*** TASK MATERIAL ***
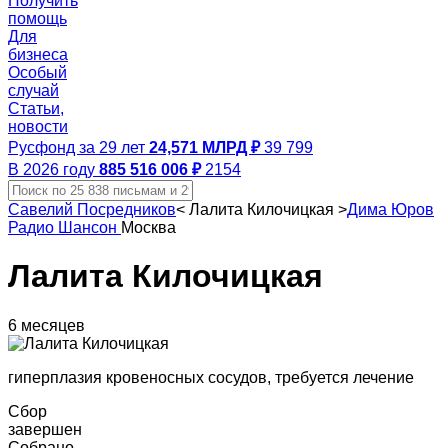
Получить
помощь
Для
бизнеса
Особый
случай
Статьи,
новости
Русфонд за 29 лет
24,571 МЛРД ₽
39 799
В 2026 году
885 516 006 ₽
2154
Савелий Посредников
<
Лалита Килочицкая
>
Дима Юров
Радио Шансон
Москва
Лалита Килочицкая
6 месяцев
гиперплазия кровеносных сосудов, требуется лечение
Сбор
завершен
Собрано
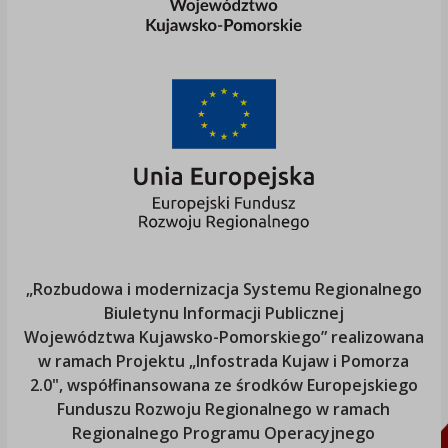
„Rozbudowa i modernizacja Systemu Regionalnego
Biuletynu Informacji Publicznej
Województwa Kujawsko-Pomorskiego
” realizowana
w ramach Projektu „Infostrada Kujaw i Pomorza
2.0", współfinansowana ze środków Europejskiego
Funduszu Rozwoju Regionalnego w ramach
Regionalnego Programu Operacyjnego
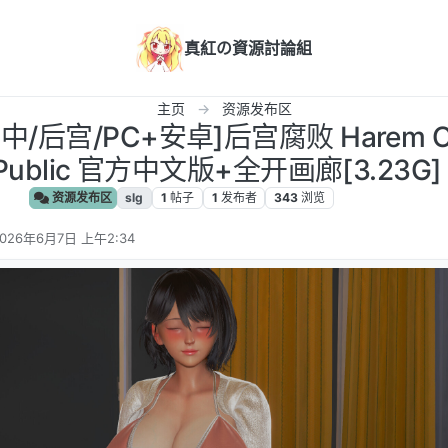
真紅の資源討論組
主页
资源发布区
/后宫/PC+安卓]后宫腐败 Harem Cor
0 Public 官方中文版+全开画廊[3.23G]
资源发布区
slg
1
帖子
1
发布者
343
浏览
026年6月7日 上午2:34
 编辑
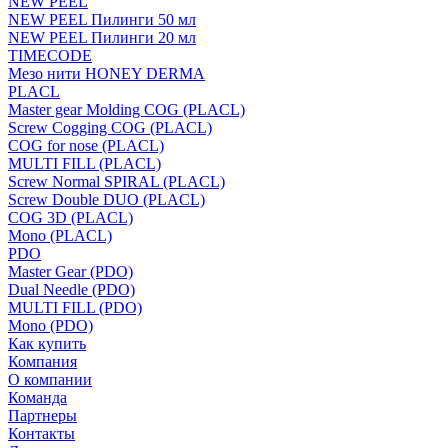
NEW PEEL
NEW PEEL Пилинги 50 мл
NEW PEEL Пилинги 20 мл
TIMECODE
Мезо нити HONEY DERMA
PLACL
Master gear Molding COG (PLACL)
Screw Cogging COG (PLACL)
COG for nose (PLACL)
MULTI FILL (PLACL)
Screw Normal SPIRAL (PLACL)
Screw Double DUO (PLACL)
COG 3D (PLACL)
Mono (PLACL)
PDO
Master Gear (PDO)
Dual Needle (PDO)
MULTI FILL (PDO)
Mono (PDO)
Как купить
Компания
О компании
Команда
Партнеры
Контакты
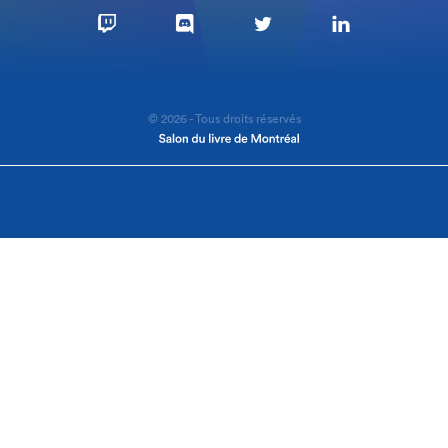
© 2026 - Tous droits réservés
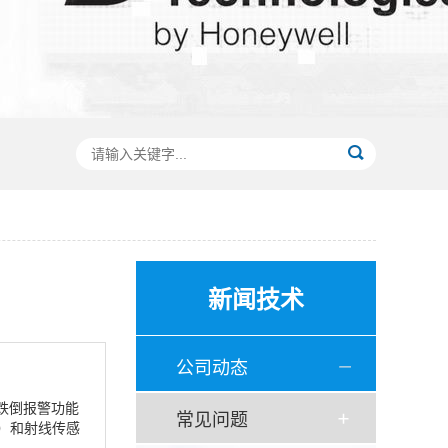
新闻技术
公司动态
员跌倒报警功能
常见问题
器）和射线传感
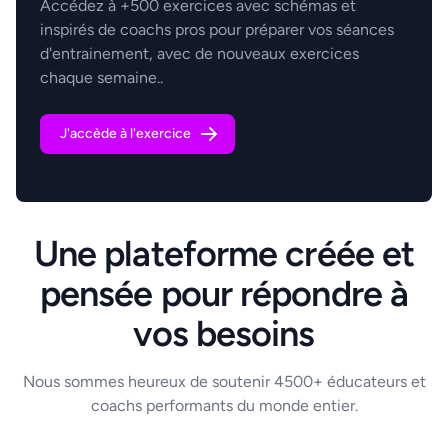
Accédez à +500 exercices avec schémas et
inspirés de coachs pros pour préparer vos séances
d'entrainement, avec de nouveaux exercices
chaque semaine..
J'accède à l'exercice
Une plateforme créée et
pensée pour répondre à
vos besoins
Nous sommes heureux de soutenir 4500+ éducateurs et
coachs performants du monde entier.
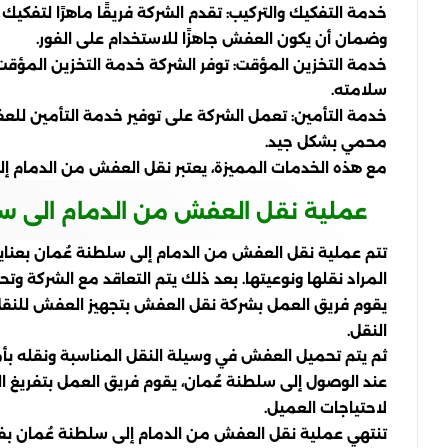
خدمة التفكيك والتركيب: تقدم الشركة فريقًا ماهرًا لتفك
وضمان أن يكون العفش جاهزًا للاستخدام على الفور.
خدمة التخزين المؤقت: توفر الشركة خدمة التخزين المؤق
سلامته.
خدمة التأمين: تعمل الشركة على توفير خدمة التأمين للعف
محمي بشكل جيد.
مع هذه الخدمات المميزة، يعتبر نقل العفش من الدمام
عملية نقل العفش من الدمام الى س
تتم عملية نقل العفش من الدمام إلى سلطنة عُمان بعناية 
المراد نقلها ونوعيتها. بعد ذلك يتم التعاقد مع الشركة و
يقوم فريق العمل بشركة نقل العفش بتجهيز العفش للنقل 
النقل.
ثم يتم تحميل العفش في وسيلة النقل المناسبة ونقله بأما
عند الوصول إلى سلطنة عُمان، يقوم فريق العمل بتفريغ ال
لاحتياجات العميل.
تنتهي عملية نقل العفش من الدمام إلى سلطنة عُمان بف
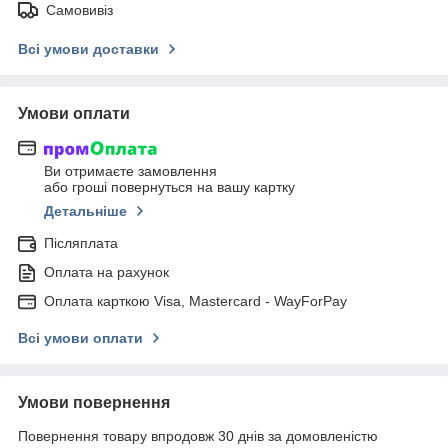
Самовивіз
Всі умови доставки
Умови оплати
Ви отримаєте замовлення
або гроші повернуться на вашу картку
Детальніше
Післяплата
Оплата на рахунок
Оплата карткою Visa, Mastercard - WayForPay
Всі умови оплати
Умови повернення
Повернення товару впродовж 30 днів за домовленістю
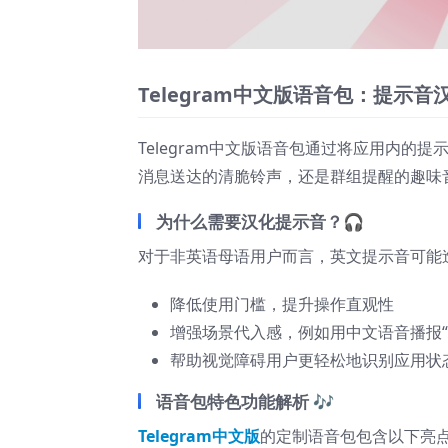
Telegram中文版语音包：提示
Telegram中文版语音包通过将应用内
消息送达的清脆铃声，还是群组提醒的趣味
为什么需要汉化提示音？🎧
对于非英语母语用户而言，英文提示音可能
降低使用门槛，提升操作直观性
增强场景代入感，例如用中文语音播报“
帮助视觉障碍用户更轻松地识别应用状
语音包特色功能解析 🎶
Telegram中文版
的定制语音包包含以下亮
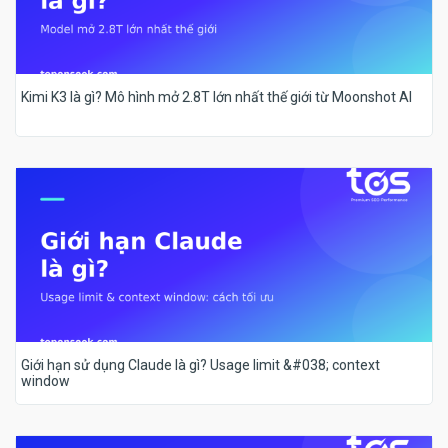
Kimi K3 là gì? Mô hình mở 2.8T lớn nhất thế giới từ Moonshot AI
Giới hạn sử dụng Claude là gì? Usage limit &#038; context
window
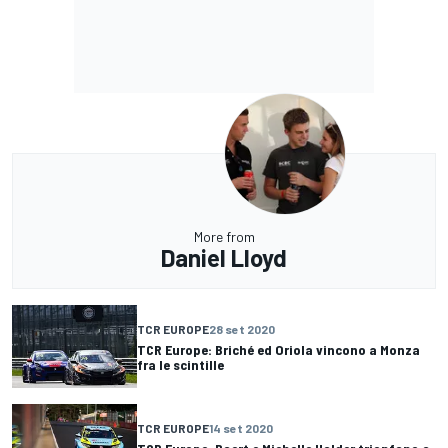
More from
Daniel Lloyd
TCR EUROPE
28 set 2020
TCR Europe: Briché ed Oriola vincono a Monza
fra le scintille
TCR EUROPE
14 set 2020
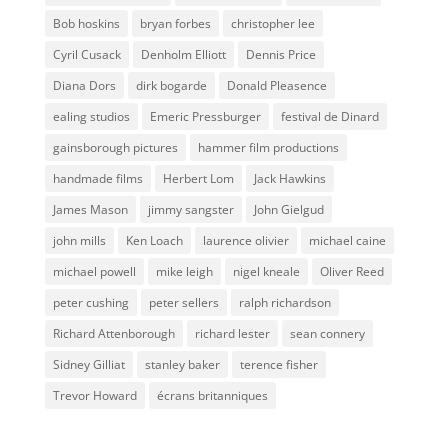
Bob hoskins
bryan forbes
christopher lee
Cyril Cusack
Denholm Elliott
Dennis Price
Diana Dors
dirk bogarde
Donald Pleasence
ealing studios
Emeric Pressburger
festival de Dinard
gainsborough pictures
hammer film productions
handmade films
Herbert Lom
Jack Hawkins
James Mason
jimmy sangster
John Gielgud
john mills
Ken Loach
laurence olivier
michael caine
michael powell
mike leigh
nigel kneale
Oliver Reed
peter cushing
peter sellers
ralph richardson
Richard Attenborough
richard lester
sean connery
Sidney Gilliat
stanley baker
terence fisher
Trevor Howard
écrans britanniques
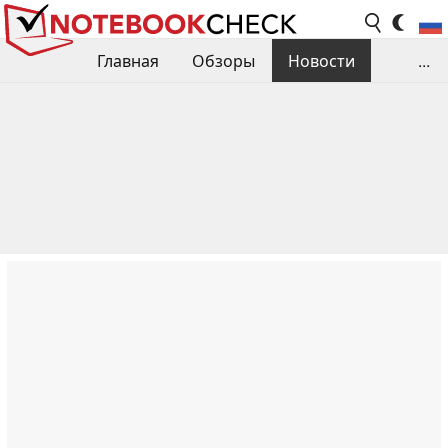
Главная
Обзоры
Новости
...
Сравнения производительности
Библиотека
Поиск обзора
Контакты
*** End of TASK MATERIAL ***
▶ REQUIRED ACTION: From the material above, copy every line where the word "Screw" is found.

▶ EXPECTED OUTPUT:
Screw Cogging COG (PLACL)
Screw Normal SPIRAL (PLACL)
Screw Double DUO (PLACL)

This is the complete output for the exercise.